Integrative and quantitative analysis reveals proper CtrA-dependent cell cycle regulation in the absence of the DivJ/PleC asymmetry module in the stalked budding bacterium Hyphomonas neptunium

Alphaproteobacteria stand out for their complex cell cycles, which are often regulated by the DivJ/PleC-DivK-DivL-CckA-ChpT-CtrA pathway. DivJ and PleC set up the polarity of the cell, thereby eventually leading to differential activation of the DNA-binding response regulator CtrA in the two nascent daughter cells. CtrA regulates replication and transcription of many genes, thereby ensuring that processes such as motility and cell division take place at the appropriate cell cycle stage. The cell cycle of the stalked budding alphaproteobacterium Hyphomonas neptunium culminates in an asymmetric cell division at the stalk-bud junction. Here, we investigate the role of the pathway from DivJ and PleC down to CtrA in this recently established model organism. Even though DivJ and PleC are localized to opposite poles, suggesting they are involved in polarity establishment inH. neptunium, DivJ, PleC and the other components of the upstream pathway (DivK and PleD) are not essential for cell cycle regulation. In contrast, the downstream part of the pathway starting from DivL is essential and involved in the regulation of important functions such as replication inhibition, cell division and motility, as shown by the identification of the (direct) regulon of CtrA. The overlap between the regulons of DivJ and PleC, DivK and CtrA is only partial, demonstrating that additional factors feeding into the pathway must be present in H. neptunium. Furthermore, unlike in other alphaproteobacteria, the regulation of CtrA throughout the cell cycle does not take place at the level of CtrA abundance in H. neptunium. All in all, the DivL-CckA-ChpT-CtrA pathway plays an essential role in the regulation of the complicated cell cycle ofH. neptunium, but several proteins feeding into CtrA remain undiscovered. The in-depth analysis of CtrA regulation in this stalked budding organism leads to hypotheses that might also hold in well-established model organisms such as Caulobacter crescentus. Examination of CtrA and GcrA whole genome binding/occupency (ChIP-Seq) in WT Hyphomonas neptunium LE670 (ATCC15444).

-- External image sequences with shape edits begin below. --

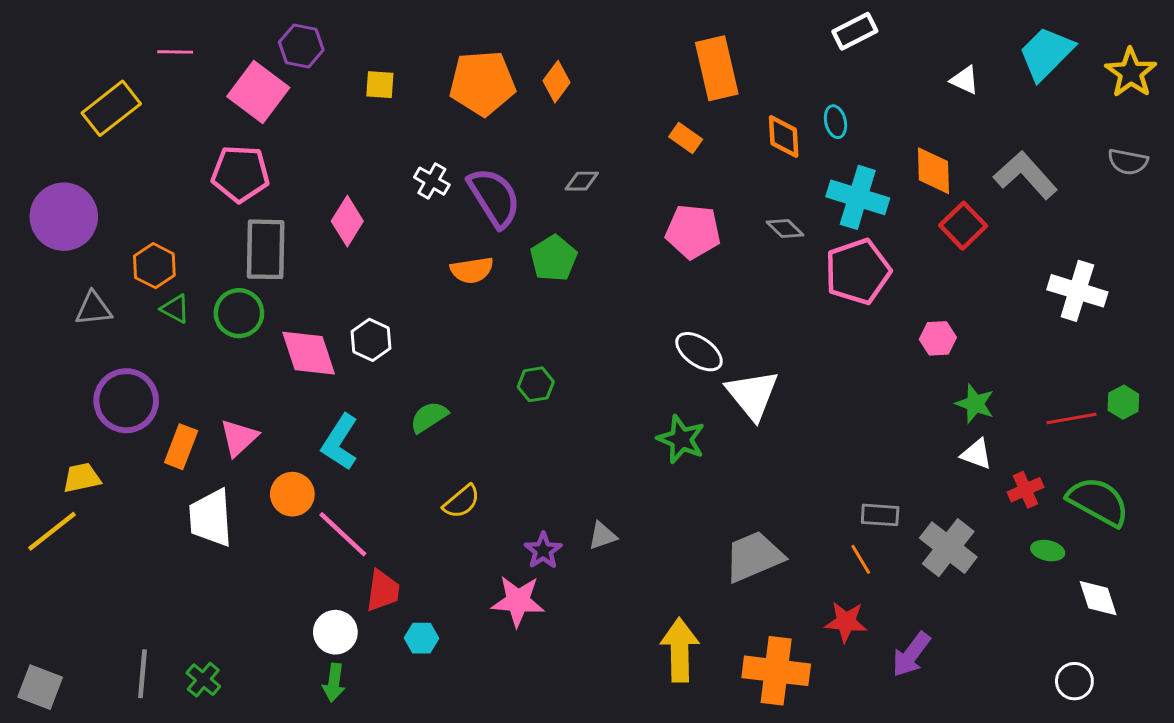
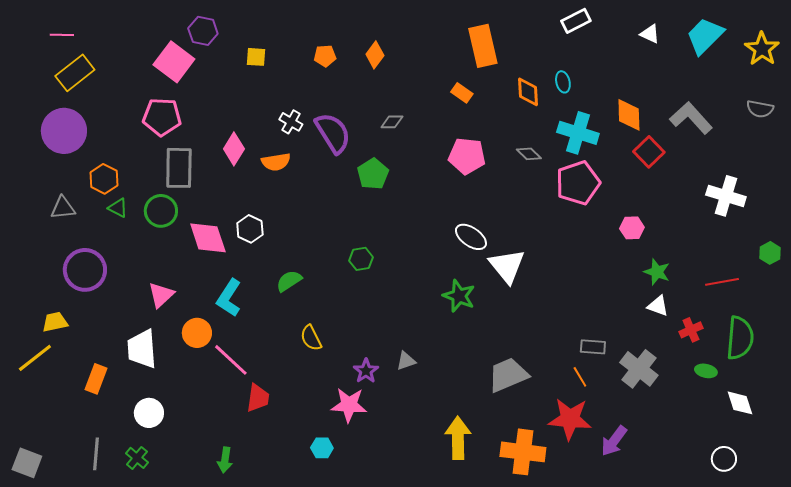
pink line: (175, 52) -> (62, 35), moved
white triangle: (965, 80) -> (650, 34), moved
orange pentagon: (482, 83) -> (325, 56), size x0.5
purple circle: (64, 217) -> (64, 131), moved
orange semicircle: (472, 270) -> (276, 162), moved
green hexagon: (1123, 402) -> (770, 253), moved
orange rectangle: (181, 447) -> (96, 379), moved
yellow semicircle: (462, 502) -> (311, 338), turned 104
green semicircle: (1098, 502) -> (740, 338), turned 66
red star: (846, 622) -> (570, 419), size x1.5
white circle: (335, 632) -> (149, 413), moved
cyan hexagon: (421, 638) -> (322, 448), moved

α变形菌门（Alphaproteobacteria）以其复杂的细胞周期为显著特征，这类周期通常由DivJ/PleC-DivK-DivL-CckA-ChpT-CtrA通路调控。DivJ与PleC可确立细胞极性，最终使两个新生子细胞中的DNA结合应答调节因子CtrA产生差异性激活。CtrA可调控众多基因的复制与转录，从而确保运动、细胞分裂等过程在恰当的细胞周期阶段顺利进行。柄芽生α变形菌（stalked budding alphaproteobacterium）海王星生丝杆菌（Hyphomonas neptunium）的细胞周期以在柄芽连接处发生不对称细胞分裂为最终环节。本研究针对这一新近建立的模式生物，探究了从DivJ、PleC直至CtrA的通路所发挥的作用。尽管DivJ与PleC定位于相反的细胞极，提示二者参与了H. neptunium的极性建立，但DivJ、PleC以及上游通路的其他组分（DivK与PleD）对于细胞周期调控并非必需。与之相反，以DivL为起点的通路下游部分是必需的，其参与调控复制抑制、细胞分裂与运动等重要功能，这一结论可通过对CtrA的直接调控组（regulon）的鉴定得到证实。DivJ、PleC、DivK与CtrA的调控组之间仅存在部分重叠，这表明H. neptunium中必然存在其他可汇入该通路的调控因子。此外，与其他α变形菌门物种不同，H. neptunium中CtrA在整个细胞周期中的调控并非通过CtrA的蛋白丰度水平实现。综上而言，DivL-CckA-ChpT-CtrA通路在H. neptunium复杂的细胞周期调控中发挥着关键作用，但仍有若干汇入CtrA调控通路的蛋白质尚未被探明。对这一株柄芽生生物的CtrA调控所开展的深入分析，可推导出或许也适用于新月柄杆菌（Caulobacter crescentus）这类成熟模式生物的相关假说。本研究对野生型（WT）海王星生丝杆菌LE670（ATCC15444）开展了CtrA与GcrA的全基因组结合/占据（ChIP-Seq，染色质免疫沉淀测序）分析。